Saved entries:
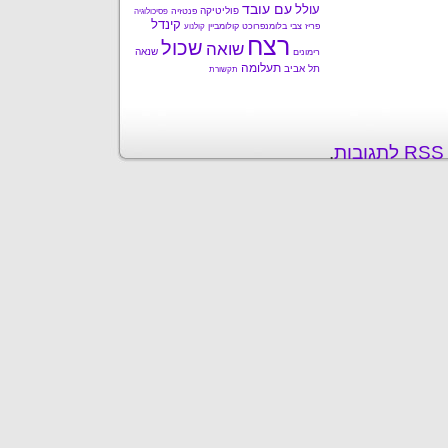
עם עובד
עולל
פוליטיקה
פנטזיה
פסיכולוגיה
קינדל
פריז
צבי בלומנפרוכט
קולומביין
קולנוע
רצח
שכול
שואה
שנאה
רימונים
תעלומה
תל אביב
תקשורת
ת
.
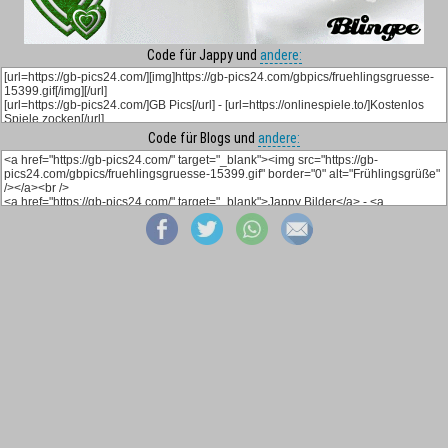
Code für Jappy und
andere:
Code für Blogs und
andere:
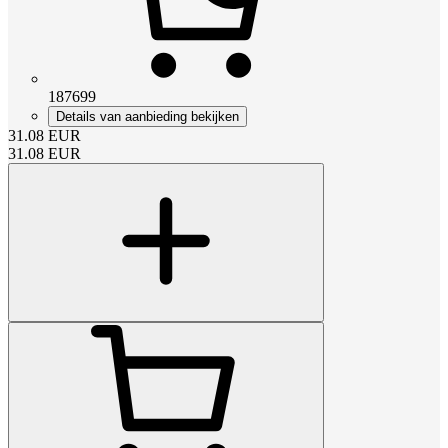
187699
Details van aanbieding bekijken
31.08
EUR
31.08
EUR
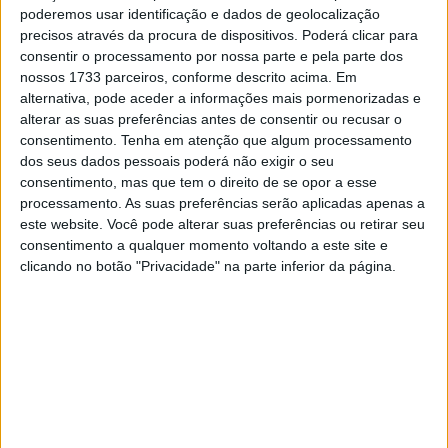
poderemos usar identificação e dados de geolocalização
A escrita “Husqvarna” que se destaca nas carenagens
precisos através da procura de dispositivos. Poderá clicar para
das motos da IntactGP é apenas uma operação
consentir o processamento por nossa parte e pela parte dos
nossos 1733 parceiros, conforme descrito acima. Em
publicitária e cosmética, porque que nunca a forneceu
alternativa, pode aceder a informações mais pormenorizadas e
motos ou peças para a equipa comandada por Peter
alterar as suas preferências antes de consentir ou recusar o
Oettl.
consentimento.
Tenha em atenção que algum processamento
dos seus dados pessoais poderá não exigir o seu
Isto porque, tal como no caso da GASGAS, trata-se de
consentimento, mas que tem o direito de se opor a esse
uma operação publicitária do Pierer Mobility Group, que
processamento. As suas preferências serão aplicadas apenas a
este website. Você pode alterar suas preferências ou retirar seu
retirará tudo a partir de 2025, exceto os nomes KTM. Na
consentimento a qualquer momento voltando a este site e
verdade, na Moto3 e no MotoGP o fabricante austríaco
clicando no botão "Privacidade" na parte inferior da página.
coloca na pista modelos de sua própria produção.
Artigos relacionados
MotoGP: Moto3, Valentin Perrone termina
sexta-feira no topo em Silverstone
7 AGOSTO, 2026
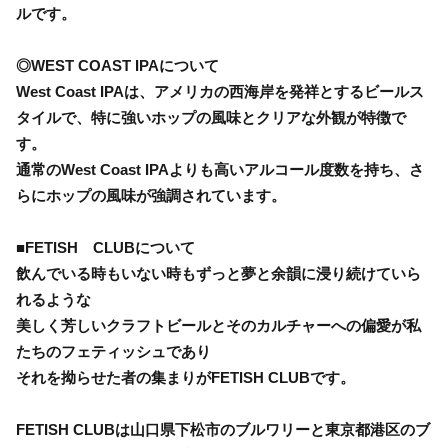
ルです。
◎WEST COAST IPAについて
West Coast IPAは、アメリカの西海岸を発祥とするビールス
タイルで、特に強いホップの風味とクリアな外観が特徴で
す。
通常のWest Coast IPAよりも高いアルコール度数を持ち、さ
らにホップの風味が強調されています。
■FETISH CLUBについて
飲んでいる時もいない時もずっと夢と余韻に浸り続けていら
れるような
美しく芳しいクラフトビールとそのカルチャーへの偏愛が私
たちのフェティッシュであり
それを拗らせた者の集まりがFETISH CLUBです。
FETISH CLUBは山口県下松市のブルワリーと東京都港区のブ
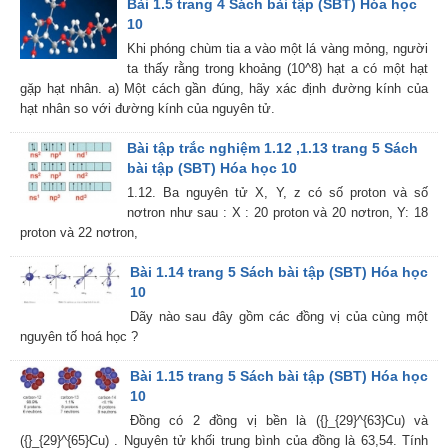
Bài 1.5 trang 4 Sách bài tập (SBT) Hóa học
10
Khi phóng chùm tia a vào một lá vàng mỏng, người
ta thấy rằng trong khoảng (10^8) hạt a có một hạt
gặp hạt nhân. a) Một cách gần đúng, hãy xác định đường kính của
hạt nhân so với đường kính của nguyên tử.
Bài tập trắc nghiệm 1.12 ,1.13 trang 5 Sách
bài tập (SBT) Hóa học 10
1.12. Ba nguyên tử X, Y, z có số proton và số
nơtron như sau : X : 20 proton và 20 nơtron, Y: 18
proton và 22 nơtron,
Bài 1.14 trang 5 Sách bài tập (SBT) Hóa học
10
Dãy nào sau đây gồm các đồng vị của cùng một
nguyên tố hoá học ?
Bài 1.15 trang 5 Sách bài tập (SBT) Hóa học
10
Đồng có 2 đồng vị bền là ({}_{29}^{63}Cu) và
({}_{29}^{65}Cu) . Nguyên tử khối trung bình của đồng là 63,54. Tính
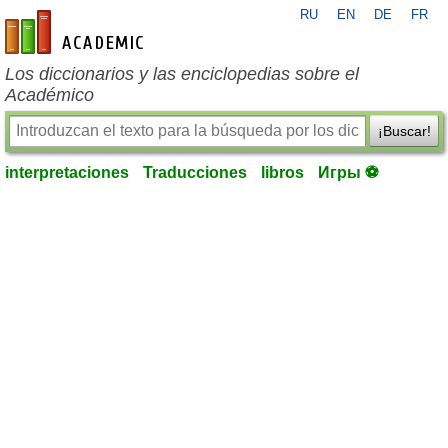
RU
EN
DE
FR
es-academic.com
Los diccionarios y las enciclopedias sobre el
Académico
¡Buscar!
interpretaciones
Traducciones
libros
Игры ⚽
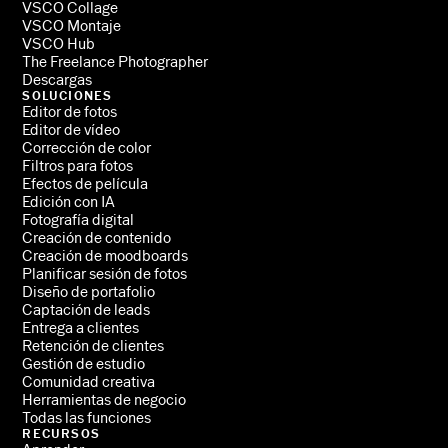
VSCO Collage
VSCO Montaje
VSCO Hub
The Freelance Photographer
Descargas
SOLUCIONES
Editor de fotos
Editor de vídeo
Corrección de color
Filtros para fotos
Efectos de película
Edición con IA
Fotografía digital
Creación de contenido
Creación de moodboards
Planificar sesión de fotos
Diseño de portafolio
Captación de leads
Entrega a clientes
Retención de clientes
Gestión de estudio
Comunidad creativa
Herramientas de negocio
Todas las funciones
RECURSOS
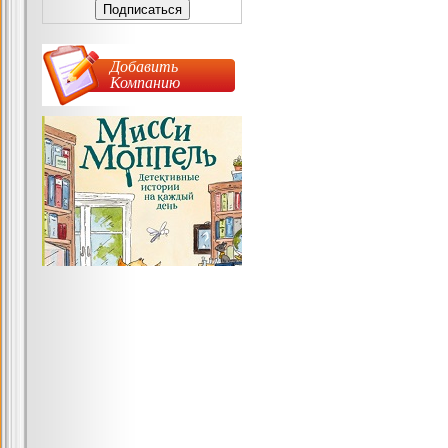
Добавить
Компанию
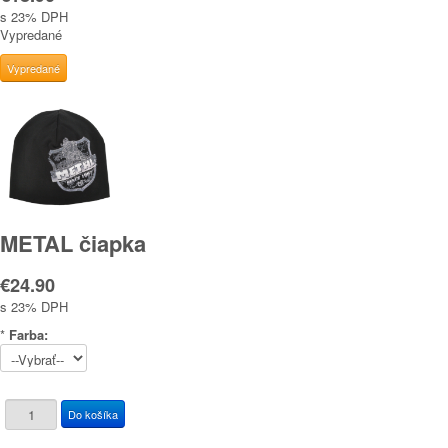
s 23% DPH
Vypredané
METAL čiapka
€24.90
s 23% DPH
*
Farba:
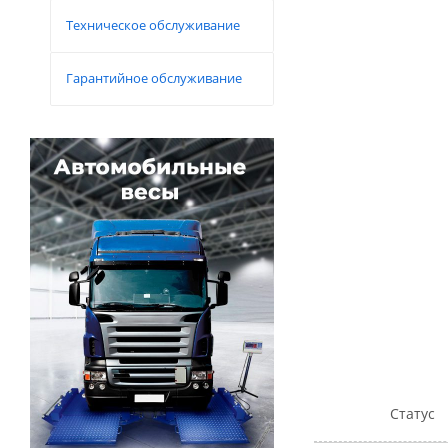
Техническое обслуживание
Гарантийное обслуживание
Статус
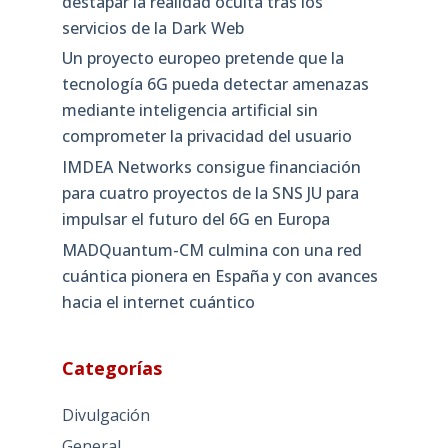
destapar la realidad oculta tras los
servicios de la Dark Web
Un proyecto europeo pretende que la
tecnología 6G pueda detectar amenazas
mediante inteligencia artificial sin
comprometer la privacidad del usuario
IMDEA Networks consigue financiación
para cuatro proyectos de la SNS JU para
impulsar el futuro del 6G en Europa
MADQuantum-CM culmina con una red
cuántica pionera en España y con avances
hacia el internet cuántico
Categorías
Divulgación
General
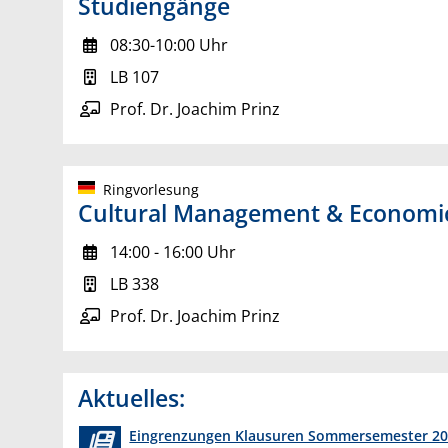
Studiengänge
08:30-10:00 Uhr
LB 107
Prof. Dr. Joachim Prinz
Ringvorlesung
Cultural Management & Economi
14:00 - 16:00 Uhr
LB 338
Prof. Dr. Joachim Prinz
Aktuelles:
Eingrenzungen Klausuren Sommersemester 20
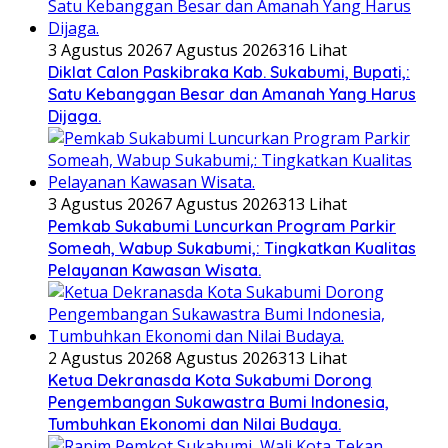
3 Agustus 2026
7 Agustus 2026
316 Lihat
Diklat Calon Paskibraka Kab. Sukabumi, Bupati,:
Satu Kebanggan Besar dan Amanah Yang Harus
Dijaga.
3 Agustus 2026
7 Agustus 2026
313 Lihat
Pemkab Sukabumi Luncurkan Program Parkir
Someah, Wabup Sukabumi,: Tingkatkan Kualitas
Pelayanan Kawasan Wisata.
2 Agustus 2026
8 Agustus 2026
313 Lihat
Ketua Dekranasda Kota Sukabumi Dorong
Pengembangan Sukawastra Bumi Indonesia,
Tumbuhkan Ekonomi dan Nilai Budaya.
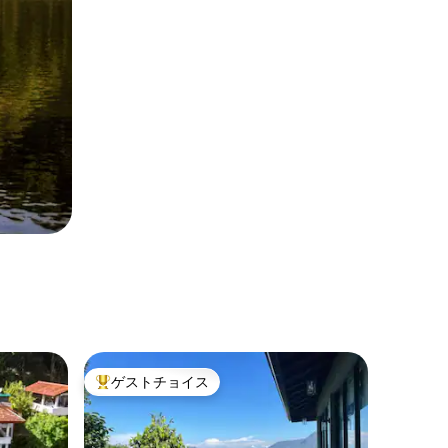
ゲストチョイス
大好評のゲストチョイスです。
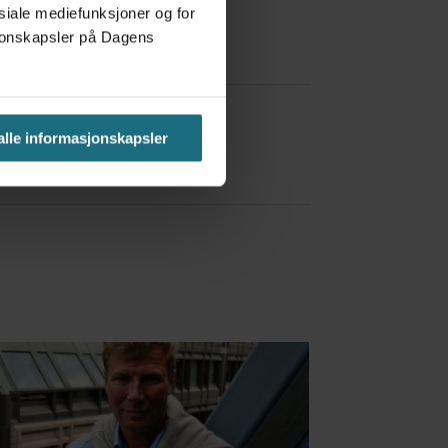
osiale mediefunksjoner og for
asjonskapsler på Dagens
a Red Bull
 alle informasjonskapsler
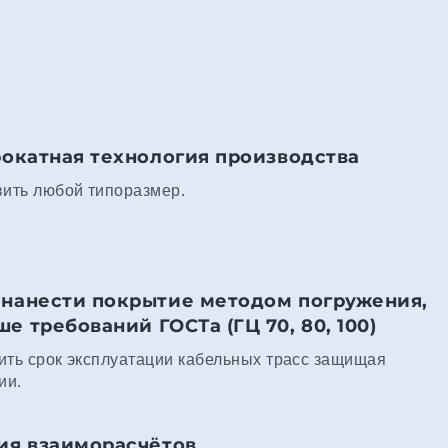
рокатная технология производства
вить любой типоразмер.
нанести покрытие методом погружения,
 требований ГОСТа (ГЦ 70, 80, 100)
ить срок эксплуатации кабельных трасс защищая
ии.
ия взаиморасчётов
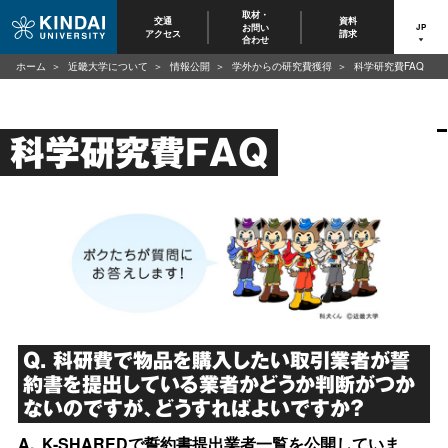
取材・
交通
資料
お問い
JP
アクセス
請求
合わせ
ホーム
近畿大学について
情報公開
学外からの研究費獲得
科学研究費FAQ
科学研究費FAQ
Q. 科研費で物品を購入したい取引業者が誓
約書を提出している業者かどうか判断がつか
ないのですが、どうすればよいですか？
A.
K-SHAREDで誓約書提出業者一覧を公開していま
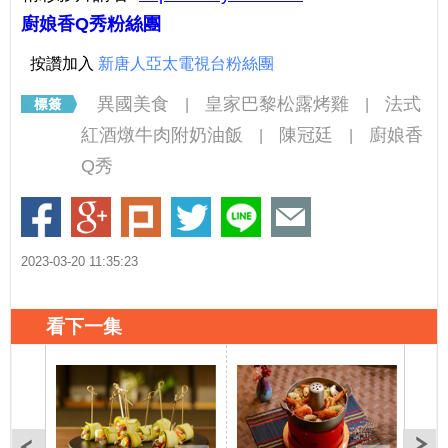
廚娘香Q秀粉絲團
按讚加入
新唐人亞太電視台粉絲團
異國美食
皇家巴黎松露烤雞
法式
|
|
紅酒燉牛肉附奶油飯
陳冠廷
廚娘香
|
|
Q秀
2023-03-20 11:35:23
看下一集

ASSIGNED TASK: Copy out exactly, with no pictures, the lines of the data from the first one through the line bearing "coloca na pista".

EXERCISE RESULT:
עם עובד
עולל
פוליטיקה
פנטזיה
פסיכולוגיה
קינדל
פריז
צבי בלומנפרוכט
קולומביין
קולנוע
רצח
שכול
שואה
שנאה
רימונים
תעלומה
תל אביב
תקשורת
ת
.
Code für Jappy und
andere:
Code für Blogs und
andere:
187699
Details van aanbieding bekijken
31.08
EUR
31.08
EUR
poderemos usar identificação e dados de geolocalização
A escrita “Husqvarna” que se destaca nas carenagens
precisos através da procura de dispositivos. Poderá clicar para
das motos da IntactGP é apenas uma operação
consentir o processamento por nossa parte e pela parte dos
nossos 1733 parceiros, conforme descrito acima. Em
publicitária e cosmética, porque que nunca a forneceu
alternativa, pode aceder a informações mais pormenorizadas e
motos ou peças para a equipa comandada por Peter
alterar as suas preferências antes de consentir ou recusar o
Oettl.
consentimento.
Tenha em atenção que algum processamento
dos seus dados pessoais poderá não exigir o seu
Isto porque, tal como no caso da GASGAS, trata-se de
consentimento, mas que tem o direito de se opor a esse
uma operação publicitária do Pierer Mobility Group, que
processamento. As suas preferências serão aplicadas apenas a
este website. Você pode alterar suas preferências ou retirar seu
retirará tudo a partir de 2025, exceto os nomes KTM. Na
consentimento a qualquer momento voltando a este site e
verdade, na Moto3 e no MotoGP o fabricante austríaco
clicando no botão "Privacidade" na parte inferior da página.
coloca na pista modelos de sua própria produção.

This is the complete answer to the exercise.